§ DATA IN THIS EXERCISE
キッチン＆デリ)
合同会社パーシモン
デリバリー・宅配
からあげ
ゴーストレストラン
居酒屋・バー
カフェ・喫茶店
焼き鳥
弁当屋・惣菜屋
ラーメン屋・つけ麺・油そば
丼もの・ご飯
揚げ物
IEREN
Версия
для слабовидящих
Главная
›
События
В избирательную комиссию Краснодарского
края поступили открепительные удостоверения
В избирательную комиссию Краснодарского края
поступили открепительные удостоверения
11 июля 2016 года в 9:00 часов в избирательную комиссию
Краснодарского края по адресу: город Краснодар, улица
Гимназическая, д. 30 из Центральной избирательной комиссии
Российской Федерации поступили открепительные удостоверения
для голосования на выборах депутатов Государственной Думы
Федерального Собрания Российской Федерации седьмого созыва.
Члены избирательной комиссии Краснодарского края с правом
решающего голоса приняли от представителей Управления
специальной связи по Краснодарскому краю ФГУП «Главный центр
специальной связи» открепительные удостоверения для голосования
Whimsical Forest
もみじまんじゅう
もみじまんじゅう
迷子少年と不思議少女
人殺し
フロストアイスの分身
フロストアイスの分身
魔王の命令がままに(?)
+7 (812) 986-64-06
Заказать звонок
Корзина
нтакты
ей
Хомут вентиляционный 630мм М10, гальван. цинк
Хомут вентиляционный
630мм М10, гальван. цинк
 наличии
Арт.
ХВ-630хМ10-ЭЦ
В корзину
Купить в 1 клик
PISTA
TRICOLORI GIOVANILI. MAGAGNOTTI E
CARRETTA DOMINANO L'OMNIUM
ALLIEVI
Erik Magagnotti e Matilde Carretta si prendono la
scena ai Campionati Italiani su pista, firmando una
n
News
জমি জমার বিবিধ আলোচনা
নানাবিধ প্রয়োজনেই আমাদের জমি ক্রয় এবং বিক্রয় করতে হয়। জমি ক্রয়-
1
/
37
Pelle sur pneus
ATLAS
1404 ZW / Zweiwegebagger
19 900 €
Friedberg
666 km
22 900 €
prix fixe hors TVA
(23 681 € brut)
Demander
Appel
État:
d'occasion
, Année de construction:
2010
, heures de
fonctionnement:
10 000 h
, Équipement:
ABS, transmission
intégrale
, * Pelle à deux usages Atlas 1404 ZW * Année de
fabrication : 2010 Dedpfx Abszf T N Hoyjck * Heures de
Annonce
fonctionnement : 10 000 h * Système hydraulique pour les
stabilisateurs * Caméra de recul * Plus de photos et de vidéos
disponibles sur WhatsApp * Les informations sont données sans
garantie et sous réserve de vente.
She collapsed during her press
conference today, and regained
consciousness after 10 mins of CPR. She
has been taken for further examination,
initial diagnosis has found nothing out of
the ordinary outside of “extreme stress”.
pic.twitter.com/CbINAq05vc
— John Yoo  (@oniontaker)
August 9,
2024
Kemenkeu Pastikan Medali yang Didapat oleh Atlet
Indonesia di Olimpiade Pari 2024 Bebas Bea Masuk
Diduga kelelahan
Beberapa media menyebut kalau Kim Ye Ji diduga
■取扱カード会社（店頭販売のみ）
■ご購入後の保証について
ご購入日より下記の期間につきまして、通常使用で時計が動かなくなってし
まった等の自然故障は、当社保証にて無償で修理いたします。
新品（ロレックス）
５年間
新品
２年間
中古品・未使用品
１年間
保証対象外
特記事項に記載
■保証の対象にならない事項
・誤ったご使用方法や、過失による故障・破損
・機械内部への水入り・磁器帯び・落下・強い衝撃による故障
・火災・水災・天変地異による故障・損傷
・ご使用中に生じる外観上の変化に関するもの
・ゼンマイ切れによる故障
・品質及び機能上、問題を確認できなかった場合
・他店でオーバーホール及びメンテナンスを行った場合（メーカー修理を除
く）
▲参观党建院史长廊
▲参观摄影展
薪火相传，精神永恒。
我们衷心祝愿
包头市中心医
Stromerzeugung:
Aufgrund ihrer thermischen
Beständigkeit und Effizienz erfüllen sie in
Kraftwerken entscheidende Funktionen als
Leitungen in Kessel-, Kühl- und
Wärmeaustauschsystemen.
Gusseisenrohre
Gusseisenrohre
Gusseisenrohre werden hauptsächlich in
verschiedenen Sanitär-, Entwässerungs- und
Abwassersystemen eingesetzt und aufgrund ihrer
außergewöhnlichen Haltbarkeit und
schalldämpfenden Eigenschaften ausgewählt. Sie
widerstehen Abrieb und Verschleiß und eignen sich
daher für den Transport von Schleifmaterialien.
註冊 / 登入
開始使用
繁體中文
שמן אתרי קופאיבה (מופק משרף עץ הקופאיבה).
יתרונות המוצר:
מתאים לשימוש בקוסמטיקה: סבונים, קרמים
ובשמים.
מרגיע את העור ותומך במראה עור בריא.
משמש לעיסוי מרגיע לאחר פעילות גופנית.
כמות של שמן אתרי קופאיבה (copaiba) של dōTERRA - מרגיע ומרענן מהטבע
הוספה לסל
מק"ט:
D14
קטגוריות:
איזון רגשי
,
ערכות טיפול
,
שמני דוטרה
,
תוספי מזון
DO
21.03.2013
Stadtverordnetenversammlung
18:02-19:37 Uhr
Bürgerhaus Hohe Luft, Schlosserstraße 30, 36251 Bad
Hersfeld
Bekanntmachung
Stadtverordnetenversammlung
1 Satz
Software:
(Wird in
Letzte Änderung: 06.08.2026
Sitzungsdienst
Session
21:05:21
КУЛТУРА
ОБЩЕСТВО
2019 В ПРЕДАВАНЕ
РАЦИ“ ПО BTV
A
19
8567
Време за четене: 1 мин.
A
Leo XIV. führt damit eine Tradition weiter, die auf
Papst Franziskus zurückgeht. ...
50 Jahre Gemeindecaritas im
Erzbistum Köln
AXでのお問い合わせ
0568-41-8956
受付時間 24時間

§ PROBLEM TO SOLVE
The records above must be reproduced word for word.

§ TASK OUTPUT
キッチン＆デリ)
合同会社パーシモン
デリバリー・宅配
からあげ
ゴーストレストラン
居酒屋・バー
カフェ・喫茶店
焼き鳥
弁当屋・惣菜屋
ラーメン屋・つけ麺・油そば
丼もの・ご飯
揚げ物
IEREN
Версия
для слабовидящих
Главная
›
События
В избирательную комиссию Краснодарского
края поступили открепительные удостоверения
В избирательную комиссию Краснодарского края
поступили открепительные удостоверения
11 июля 2016 года в 9:00 часов в избирательную комиссию
Краснодарского края по адресу: город Краснодар, улица
Гимназическая, д. 30 из Центральной избирательной комиссии
Российской Федерации поступили открепительные удостоверения
для голосования на выборах депутатов Государственной Думы
Федерального Собрания Российской Федерации седьмого созыва.
Члены избирательной комиссии Краснодарского края с правом
решающего голоса приняли от представителей Управления
специальной связи по Краснодарскому краю ФГУП «Главный центр
специальной связи» открепительные удостоверения для голосования
Whimsical Forest
もみじまんじゅう
もみじまんじゅう
迷子少年と不思議少女
人殺し
フロストアイスの分身
フロストアイスの分身
魔王の命令がままに(?)
+7 (812) 986-64-06
Заказать звонок
Корзина
нтакты
ей
Хомут вентиляционный 630мм М10, гальван. цинк
Хомут вентиляционный
630мм М10, гальван. цинк
 наличии
Арт.
ХВ-630хМ10-ЭЦ
В корзину
Купить в 1 клик
PISTA
TRICOLORI GIOVANILI. MAGAGNOTTI E
CARRETTA DOMINANO L'OMNIUM
ALLIEVI
Erik Magagnotti e Matilde Carretta si prendono la
scena ai Campionati Italiani su pista, firmando una
n
News
জমি জমার বিবিধ আলোচনা
নানাবিধ প্রয়োজনেই আমাদের জমি ক্রয় এবং বিক্রয় করতে হয়। জমি ক্রয়-
1
/
37
Pelle sur pneus
ATLAS
1404 ZW / Zweiwegebagger
19 900 €
Friedberg
666 km
22 900 €
prix fixe hors TVA
(23 681 € brut)
Demander
Appel
État:
d'occasion
, Année de construction:
2010
, heures de
fonctionnement:
10 000 h
, Équipement:
ABS, transmission
intégrale
, * Pelle à deux usages Atlas 1404 ZW * Année de
fabrication : 2010 Dedpfx Abszf T N Hoyjck * Heures de
Annonce
fonctionnement : 10 000 h * Système hydraulique pour les
stabilisateurs * Caméra de recul * Plus de photos et de vidéos
disponibles sur WhatsApp * Les informations sont données sans
garantie et sous réserve de vente.
She collapsed during her press
conference today, and regained
consciousness after 10 mins of CPR. She
has been taken for further examination,
initial diagnosis has found nothing out of
the ordinary outside of “extreme stress”.
pic.twitter.com/CbINAq05vc
— John Yoo  (@oniontaker)
August 9,
2024
Kemenkeu Pastikan Medali yang Didapat oleh Atlet
Indonesia di Olimpiade Pari 2024 Bebas Bea Masuk
Diduga kelelahan
Beberapa media menyebut kalau Kim Ye Ji diduga
■取扱カード会社（店頭販売のみ）
■ご購入後の保証について
ご購入日より下記の期間につきまして、通常使用で時計が動かなくなってし
まった等の自然故障は、当社保証にて無償で修理いたします。
新品（ロレックス）
５年間
新品
２年間
中古品・未使用品
１年間
保証対象外
特記事項に記載
■保証の対象にならない事項
・誤ったご使用方法や、過失による故障・破損
・機械内部への水入り・磁器帯び・落下・強い衝撃による故障
・火災・水災・天変地異による故障・損傷
・ご使用中に生じる外観上の変化に関するもの
・ゼンマイ切れによる故障
・品質及び機能上、問題を確認できなかった場合
・他店でオーバーホール及びメンテナンスを行った場合（メーカー修理を除
く）
▲参观党建院史长廊
▲参观摄影展
薪火相传，精神永恒。
我们衷心祝愿
包头市中心医
Stromerzeugung:
Aufgrund ihrer thermischen
Beständigkeit und Effizienz erfüllen sie in
Kraftwerken entscheidende Funktionen als
Leitungen in Kessel-, Kühl- und
Wärmeaustauschsystemen.
Gusseisenrohre
Gusseisenrohre
Gusseisenrohre werden hauptsächlich in
verschiedenen Sanitär-, Entwässerungs- und
Abwassersystemen eingesetzt und aufgrund ihrer
außergewöhnlichen Haltbarkeit und
schalldämpfenden Eigenschaften ausgewählt. Sie
widerstehen Abrieb und Verschleiß und eignen sich
daher für den Transport von Schleifmaterialien.
註冊 / 登入
開始使用
繁體中文
שמן אתרי קופאיבה (מופק משרף עץ הקופאיבה).
יתרונות המוצר:
מתאים לשימוש בקוסמטיקה: סבונים, קרמים
ובשמים.
מרגיע את העור ותומך במראה עור בריא.
משמש לעיסוי מרגיע לאחר פעילות גופנית.
כמות של שמן אתרי קופאיבה (copaiba) של dōTERRA - מרגיע ומרענן מהטבע
הוספה לסל
מק"ט:
D14
קטגוריות:
איזון רגשי
,
ערכות טיפול
,
שמני דוטרה
,
תוספי מזון
DO
21.03.2013
Stadtverordnetenversammlung
18:02-19:37 Uhr
Bürgerhaus Hohe Luft, Schlosserstraße 30, 36251 Bad
Hersfeld
Bekanntmachung
Stadtverordnetenversammlung
1 Satz
Software:
(Wird in
Letzte Änderung: 06.08.2026
Sitzungsdienst
Session
21:05:21
КУЛТУРА
ОБЩЕСТВО
2019 В ПРЕДАВАНЕ
РАЦИ“ ПО BTV
A
19
8567
Време за четене: 1 мин.
A
Leo XIV. führt damit eine Tradition weiter, die auf
Papst Franziskus zurückgeht. ...
50 Jahre Gemeindecaritas im
Erzbistum Köln
AXでのお問い合わせ
0568-41-8956
受付時間 24時間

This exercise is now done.